Ukraine's 2004 winner, Ruslana, became a prominent figure during the Orange Revolution and between 2006 and 2007 she was a member of parliament for the Our Ukraine party. She hit the spotlight once again in 2013 when she became one of the leading figures in the pro-EU demonstrations which took place in Ukraine, which came to be known internationally as Euromaidan. The protests escalated into a full-scale revolution which saw the incumbent president, Viktor Yanukovych, removed from power following widespread civil unrest.
Dana: From domestic to international
Ireland's very first winner of the Eurovision Song Contest, Dana, entered politics in 1997 when she ran as a candidate in the Irish presidential election. Whilst she was not successful, she was later elected as a Member of the European Parliament. She ran for president again in 2011, standing as an independent candidate but finished sixth to Michael D Higgins. Following Ireland's record seventh win in 1996, RTE publicly stated that hosting the Eurovision Song Contest for the fourth time in five years was a challenge. Michael D Higgins, who was a Ireland's Minister of Culture at the time, was vocal in his support of the Eurovision Song Contest as a vehicle for cultural dialogue. He argued that hosting the 1997 contest was also an issue of national pride.

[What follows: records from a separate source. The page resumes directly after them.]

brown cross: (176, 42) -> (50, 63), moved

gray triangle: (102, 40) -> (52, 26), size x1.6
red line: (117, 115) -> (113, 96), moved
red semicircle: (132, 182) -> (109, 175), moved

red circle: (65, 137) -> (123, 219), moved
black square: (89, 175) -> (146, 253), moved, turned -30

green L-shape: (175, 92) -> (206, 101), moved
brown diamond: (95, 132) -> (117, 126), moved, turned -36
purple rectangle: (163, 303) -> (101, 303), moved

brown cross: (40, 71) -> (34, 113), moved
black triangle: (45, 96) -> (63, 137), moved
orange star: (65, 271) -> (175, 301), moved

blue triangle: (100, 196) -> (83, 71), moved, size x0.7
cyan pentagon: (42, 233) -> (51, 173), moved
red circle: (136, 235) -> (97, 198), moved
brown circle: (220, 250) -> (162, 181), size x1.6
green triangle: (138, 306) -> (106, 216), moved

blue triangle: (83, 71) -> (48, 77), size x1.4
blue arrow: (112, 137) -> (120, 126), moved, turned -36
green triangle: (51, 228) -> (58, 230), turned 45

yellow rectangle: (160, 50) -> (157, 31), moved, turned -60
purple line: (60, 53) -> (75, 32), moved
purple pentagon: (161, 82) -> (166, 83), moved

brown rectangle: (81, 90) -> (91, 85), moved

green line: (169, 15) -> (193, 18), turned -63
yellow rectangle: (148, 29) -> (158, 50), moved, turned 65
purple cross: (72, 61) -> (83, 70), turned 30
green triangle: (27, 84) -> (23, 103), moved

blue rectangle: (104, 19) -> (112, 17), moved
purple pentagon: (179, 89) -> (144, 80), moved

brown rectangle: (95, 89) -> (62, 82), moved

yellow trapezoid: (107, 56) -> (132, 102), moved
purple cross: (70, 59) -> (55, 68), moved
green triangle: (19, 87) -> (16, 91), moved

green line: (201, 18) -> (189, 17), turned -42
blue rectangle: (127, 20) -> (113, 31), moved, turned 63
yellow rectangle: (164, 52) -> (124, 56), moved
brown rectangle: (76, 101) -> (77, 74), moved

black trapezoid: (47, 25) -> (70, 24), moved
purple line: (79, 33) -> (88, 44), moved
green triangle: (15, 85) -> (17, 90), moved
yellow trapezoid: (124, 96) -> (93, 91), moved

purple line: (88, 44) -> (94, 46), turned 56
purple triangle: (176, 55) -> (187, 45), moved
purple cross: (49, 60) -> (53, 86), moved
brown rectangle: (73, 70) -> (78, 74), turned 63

Dana International won the Eurovision Song Contest for Israel in 1998 and became a symbol of diversity and tolerance and has appeared at political rallies in Israel. Yizar Cohen, who won the competition in 1978 said that he was proud of Dana International's participation. "I am very proud that this kind of artist represented Israel, it was like a symbol of freedom". Her victory drew inevitable comparisons with the 1970 winner. Ireland's Dana joked in a television interview that she was outraged when she saw Dana International; "I was furious... her legs were so much better than mine".
All eyes on the US tonight
The voting is the most tense part of the Eurovision Song Contest and that is obviously true of any election as well. Waiting for the results to come in will be nerve-racking for both Clinton and Trump. Given the importance of the US in global politics, it'll also be an election which will be watched by the world.
Like the Eurovision Song Contest, television coverage of the voting has grown increasingly sophisticated over the years. It looks like it will be a tight race to the finish, and just like the Eurovision Song Contest, when it comes to voting, anything can happen!